A clean-shaven, 31-year-old married Latvian wearing a buttoned-up shirt sat down this week to explain why he leaked the pay details of public officials onto the Internet.
Ilmars Poikans’ exposure of alleged flaws in an austerity drive grabbed headlines and embarrassed the elite in this Baltic nation, which has only just edged out of recession.
Snared last week after two months of drip-feeding data via microblogging service Twitter, IT researcher Poikans risks prison. He is unbowed, however, and claims he simply wanted more transparency.
“Yes, I acknowledge I risked a lot,” he told said at his first press conference since being released on bail. “I knew the police would come after me sooner or later.”
But why, he asked, should he be afraid to give the public the information they needed?

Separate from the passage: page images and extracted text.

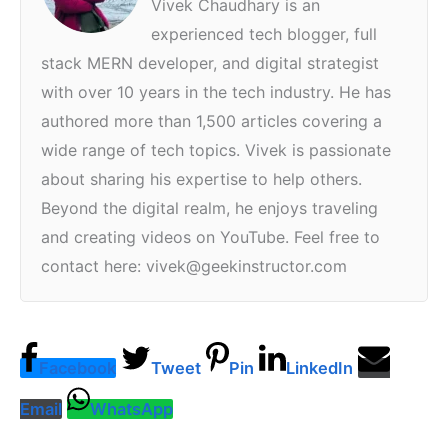
Vivek Chaudhary is an
experienced tech blogger, full
stack MERN developer, and digital strategist
with over 10 years in the tech industry. He has
authored more than 1,500 articles covering a
wide range of tech topics. Vivek is passionate
about sharing his expertise to help others.
Beyond the digital realm, he enjoys traveling
and creating videos on YouTube. Feel free to
contact here: vivek@geekinstructor.com
Facebook
Tweet
Pin
LinkedIn
Email
WhatsApp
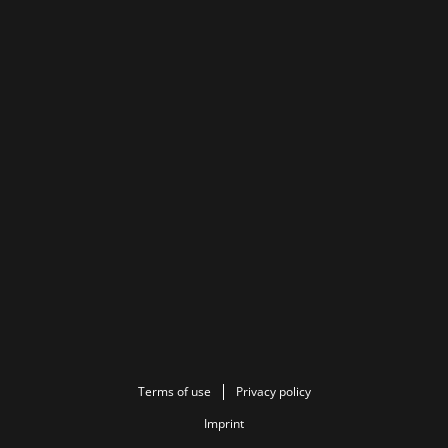
Terms of use
Privacy policy
Imprint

Poikans said he stumbled on a basic security loophole on the Latvian tax service’s Web site and decided to exploit it to download millions of documents.
Arrested on Tuesday last week, he was released two days later. Police said he was accused of connecting illegally to a database and distributing its information, a crime carrying up to 10 years in prison.
His detention sparked protests, fuelled by concerns over press freedom after police last week raided the home of a journalist who first reported on the cyber-vigilante campaign in February. Until last month, Poikans gradually posted details of officials’ pay, several showing golden parachutes that contrasted sharply with the crisis-fuelled wage cuts faced by most Latvians.
Political scientist Nils Muiznieks said Poikans struck a chord because trust in the authorities is rock-bottom in this nation of 2.2 million people.
“He is engaged in activism not for materialism, but because of his idealism,” Muiznieks added.
Latvian media labeled Poikans “Robin Hood.”
Latvia’s interior minister Linda Murniece has faced opposition and media calls to quit, notably due to her defense of the raid on the journalist’s home even though police only sought a court order afterwards. She dismissed claims that Poikans was a hero, saying investigators had found that the tax details of ordinary Latvians and private firms had been snatched.
“It’s a picture very different from the reports about a good Robin Hood who really wants to save the world,” she told Latvian radio.
He claims he found the loophole accidently last summer as he struggled to view an online tax document that his accountant had been able to see but he could not access.
He decided to try cutting and pasting the document’s Internet address into the browser. That enabled him to view it, despite lacking authorization and he realized he could access other documents without having to be logged into the system.
He adopted the nickname “Neo” after the hero in the cult sci-fi movie trilogy The Matrix.
Poikans said he decided not to inform the tax service because it needed to learn a lesson and not just sweep the problem under the rug.